You are asked to filter the data below and copy every line holding "irresponsables".
Given data: Begin
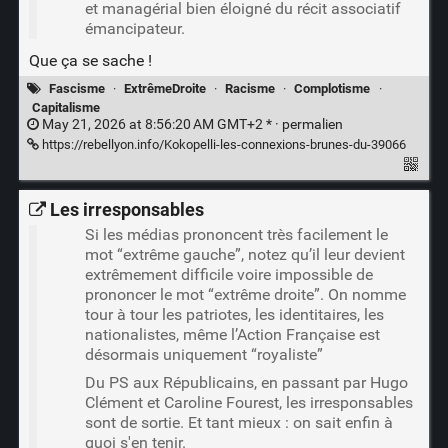
et managérial bien éloigné du récit associatif
émancipateur.
Que ça se sache !
Fascisme
·
ExtrêmeDroite
·
Racisme
·
Complotisme
·
Capitalisme
May 21, 2026 at 8:56:20 AM GMT+2 * ·
permalien
https://rebellyon.info/Kokopelli-les-connexions-brunes-du-39066
Les irresponsables
Si les médias prononcent très facilement le
mot “extrême gauche”, notez qu’il leur devient
extrêmement difficile voire impossible de
prononcer le mot “extrême droite”. On nomme
tour à tour les patriotes, les identitaires, les
nationalistes, même l’Action Française est
désormais uniquement “royaliste”
Du PS aux Républicains, en passant par Hugo
Clément et Caroline Fourest, les irresponsables
sont de sortie. Et tant mieux : on sait enfin à
quoi s'en tenir.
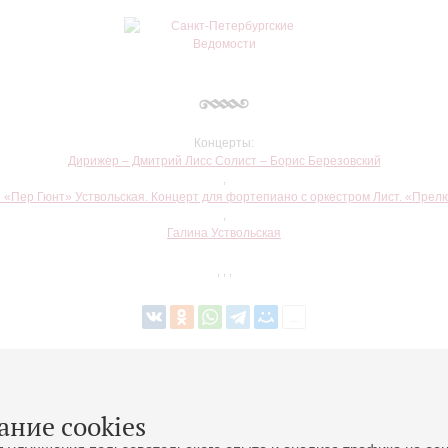
Концерты:
Дирижер – Дмитрий Лисс Солист – Борис Березовский
,
. «Пер Гюнт» Уствольская. Концерт для фортепиано с оркестром Лист. «Пре
,
Галина Уствольская
,
,
,
Вернуться в список
ание cookies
Given data: End
» Exercise answer:
Les irresponsables
Clément et Caroline Fourest, les irresponsables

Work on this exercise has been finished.